For the \(\phicap\) component, the \( m = 0 \) term is killed. This leaves

\begin{equation}\label{eqn:dipoleFromSphericalMoments:180}

\begin{aligned}

E_\phi

&=

-\frac{1}{\epsilon_0} \frac{1}{ 3 r^{3} \sin\theta }

\lr{

j q_{11} Y_{11} – j q_{1,-1} Y_{1,-1}

} \\

&=

-\frac{1}{3 \epsilon_0 r^{3} \sin\theta }

\lr{

j q_{11} Y_{11} – j (-1)^{2m} q_{11}^\conj Y_{11}^\conj

} \\

&=

\frac{2}{\epsilon_0} \frac{1}{ 3 r^{3} \sin\theta }

\textrm{Im} q_{11} Y_{11} \\

&=

\frac{2}{3 \epsilon_0 r^{3} \sin\theta }

\textrm{Im} \lr{

\lr{ -\sqrt{\frac{3}{8\pi}} }^2 (p_x – j p_y) \sin\theta e^{j \phi}

} \\

&=

\frac{1}{ 4 \pi \epsilon_0 r^{3} }

\textrm{Im} \lr{

(p_x – j p_y) e^{j \phi}

} \\

&=

\frac{1}{ 4 \pi \epsilon_0 r^{3} }

\lr{

p_x \sin\phi – p_y \cos\phi

} \\

&=

-\frac{\Bp \cdot \phicap}{ 4 \pi \epsilon_0 r^3}.

\end{aligned}

\end{equation}

That is

\begin{equation}\label{eqn:dipoleFromSphericalMoments:200}

\boxed{

\begin{aligned}

E_r &=

\frac{2}{4 \pi \epsilon_0 r^3}

\Bp \cdot \rcap \\

E_\theta &= –

\frac{1}{4 \pi \epsilon_0 r^3}

\Bp \cdot \thetacap \\

E_\phi &= –

\frac{1}{4 \pi \epsilon_0 r^3}

\Bp \cdot \phicap.

\end{aligned}

}

\end{equation}

These are consistent with equations (4.12) from the text for when \( \Bp \) is aligned with the z-axis.
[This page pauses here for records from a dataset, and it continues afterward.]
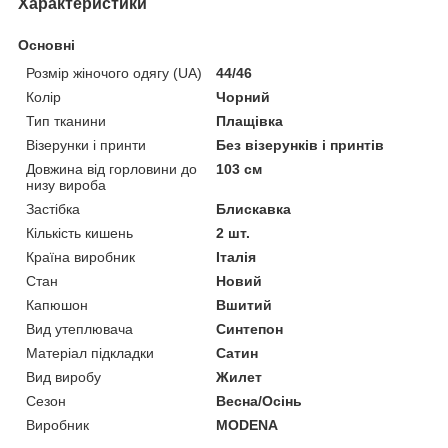
Характеристики
Основні
Розмір жіночого одягу (UA)
44/46
Колір
Чорний
Тип тканини
Плащівка
Візерунки і принти
Без візерунків і принтів
Довжина від горловини до
103 см
низу вироба
Застібка
Блискавка
Кількість кишень
2 шт.
Країна виробник
Італія
Стан
Новий
Капюшон
Вшитий
Вид утеплювача
Синтепон
Матеріал підкладки
Сатин
Вид виробу
Жилет
Сезон
Весна/Осінь
Виробник
MODENA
Observe that we can sum each of the projections of \( \BE \) to construct the total electric field due to this \( l = 1 \) term of the multipole moment sum

\begin{equation}\label{eqn:dipoleFromSphericalMoments:n}

\begin{aligned}

\BE

&=

\frac{1}{4 \pi \epsilon_0 r^3}

\lr{

2 \rcap (\Bp \cdot \rcap)

–

\phicap ( \Bp \cdot \phicap)

–

\thetacap ( \Bp \cdot \thetacap)

} \\

&=

\frac{1}{4 \pi \epsilon_0 r^3}

\lr{

3 \rcap (\Bp \cdot \rcap)

–

\Bp

},

\end{aligned}

\end{equation}

which recovers the expected dipole moment approximation.

# References

[1] JD Jackson. *Classical Electrodynamics*. John Wiley and Sons, 2nd edition, 1975.